Estas declaraciones se dieron en paralelo a una denuncia presentada ante la Dirección Nacional de Inteligencia (DNI), en la que se advierten posibles irregularidades en el proceso electoral debido a los presuntos vínculos entre actores políticos y la empresa que maneja los sistemas electorales. La denuncia fue trasladada a la Registraduría Nacional del Estado Civil para su evaluación.
El mandatario expresó preocupación por lo que considera un riesgo para la transparencia electoral, al señalar que un candidato presidencial tendría relaciones con los propietarios del software encargado de procesar los resultados. Según Petro, esto es especialmente delicado porque el sistema de escrutinio debería ser completamente independiente y controlado por el Estado.
En sus señalamientos, Petro también vinculó a Eljach con figuras políticas como Alejandro Vega, resaltando su cercanía y trayectoria dentro del aparato estatal. Además, recordó que Vega, durante su periodo como registrador, habría incumplido una orden del Consejo de Estado emitida en 2018, que exigía la implementación de un software electoral público que garantizara la trazabilidad completa del proceso electoral.
Según el presidente, dicha orden judicial solo se ha cumplido parcialmente (alrededor del 15%), permitiendo que Thomas Greg & Sons continúe operando el sistema electoral, lo que —a su juicio— mantiene riesgos sobre la transparencia y el control de la información.
Otro punto clave de la denuncia es el control de datos. Petro advirtió que la empresa maneja información sensible de los ciudadanos, incluyendo datos relacionados con pasaportes, y sugirió que esto podría representar un riesgo potencial de manipulación electoral, por ejemplo, mediante la suplantación de votantes en el exterior.

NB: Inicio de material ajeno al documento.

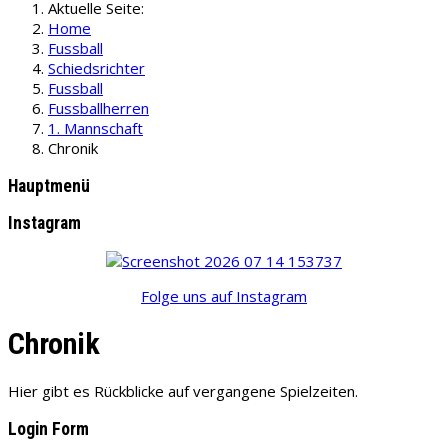
Aktuelle Seite:
Home
Fussball
Schiedsrichter
Fussball
Fussballherren
1. Mannschaft
Chronik
Hauptmenü
Instagram
Folge uns auf Instagram
Chronik
Hier gibt es Rückblicke auf vergangene Spielzeiten.
Login Form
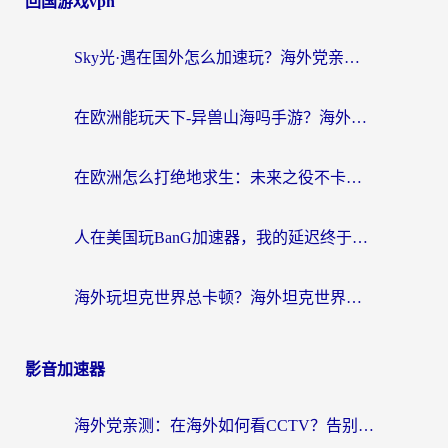
回国游戏vpn
Sky光·遇在国外怎么加速玩？海外党亲测有效的国服游戏加速指南
在欧洲能玩天下-异兽山海吗手游？海外玩家的加速器生存指南
在欧洲怎么打绝地求生：未来之役不卡？留学生亲测的加速器避坑指南
人在美国玩BanG加速器，我的延迟终于绿了
海外玩坦克世界总卡顿？海外坦克世界加速器有哪些？实测好用的选择在这里
影音加速器
海外党亲测：在海外如何看CCTV？告别“仅限大陆播放”的实用指南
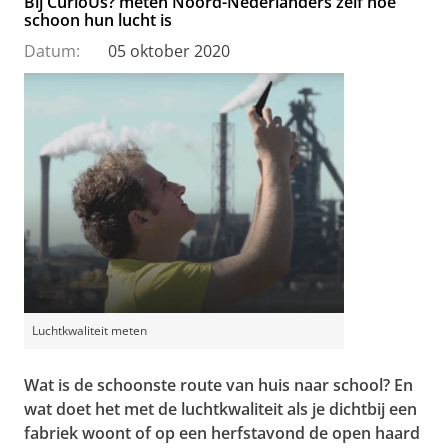
Bij CurioUs? meten Noord-Nederlanders zelf hoe
schoon hun lucht is
Datum:
05 oktober 2020
Luchtkwaliteit meten
Wat is de schoonste route van huis naar school? En
wat doet het met de luchtkwaliteit als je dichtbij een
fabriek woont of op een herfstavond de open haard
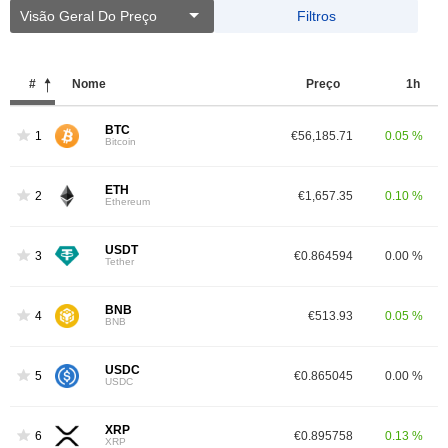
Visão Geral Do Preço
Filtros
#
Nome
Preço
1h
BTC
1
€56,185.71
0.05 %
Bitcoin
ETH
2
€1,657.35
0.10 %
Ethereum
USDT
3
€0.864594
0.00 %
Tether
BNB
4
€513.93
0.05 %
BNB
USDC
5
€0.865045
0.00 %
USDC
XRP
6
€0.895758
0.13 %
XRP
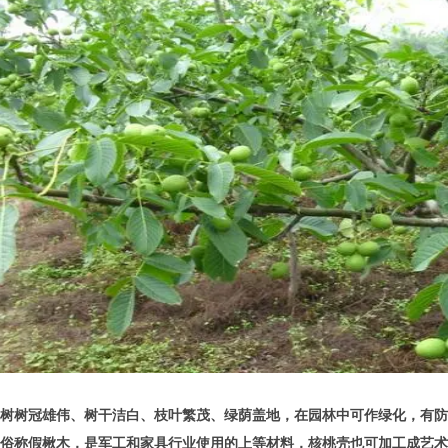
树树冠雄伟、树干洁白、枝叶繁茂、绿荫盖地，在园林中可作绿化，有防
俗称假楸木，是军工和家具行业使用的上等材料，核桃壳也可加工成艺术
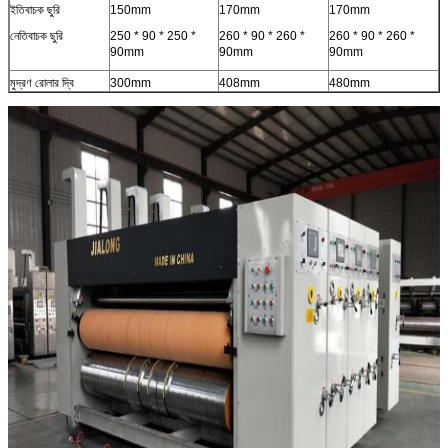
ইতিবাচক ছুরি
150mm
170mm
170mm
নেতিবাচক ছুরি
250 * 90 * 250 *
260 * 90 * 260 *
260 * 90 * 260 *
90mm
90mm
90mm
মুদ্রণ রোলার দ্বি
300mm
408mm
480mm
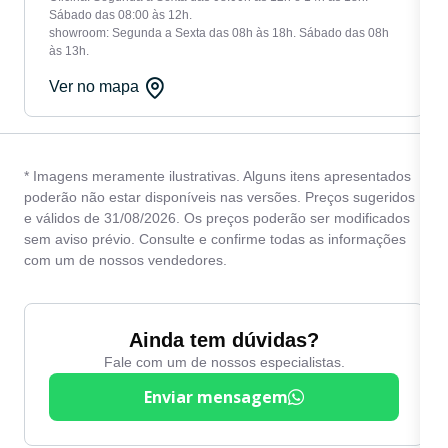
Sábado das 08:00 às 12h.
showroom: Segunda a Sexta das 08h às 18h. Sábado das 08h
às 13h.
Ver no mapa
* Imagens meramente ilustrativas. Alguns itens apresentados
poderão não estar disponíveis nas versões. Preços sugeridos
e válidos de 31/08/2026. Os preços poderão ser modificados
sem aviso prévio. Consulte e confirme todas as informações
com um de nossos vendedores.
Ainda tem dúvidas?
Fale com um de nossos especialistas.
Enviar mensagem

Asimismo, el mandatario afirmó que el procurador Eljach habría intervenido para intentar frenar un nuevo contrato de pasaportes que reemplazaba a Thomas Greg & Sons, lo que —según su interpretación— buscaría favorecer a la empresa para que recupere ese negocio.
En cuanto al contexto, Thomas Greg & Sons ha estado a cargo de los procesos electorales en Colombia desde 2007 y tiene un papel predominante en el consorcio seleccionado para las elecciones de 2026. Sus funciones incluyen el preconteo, los escrutinios en distintos niveles, la digitalización de datos, la consolidación de resultados y la logística electoral. El contrato para estas elecciones asciende a aproximadamente 2,75 billones de pesos.
Finalmente, organismos como la Misión de Observación Electoral han advertido que en procesos anteriores (2022 y 2023) no se garantizó plenamente que el software electoral fuera propiedad del Estado, lo que refuerza el debate sobre la necesidad de mayor control público en estos sistemas.
En conclusión, el pronunciamiento del presidente Petro pone sobre la mesa preocupaciones sobre la transparencia electoral, los posibles conflictos de interés y el control de la información en los procesos democráticos, en un contexto político altamente sensible de cara a las elecciones de 2026.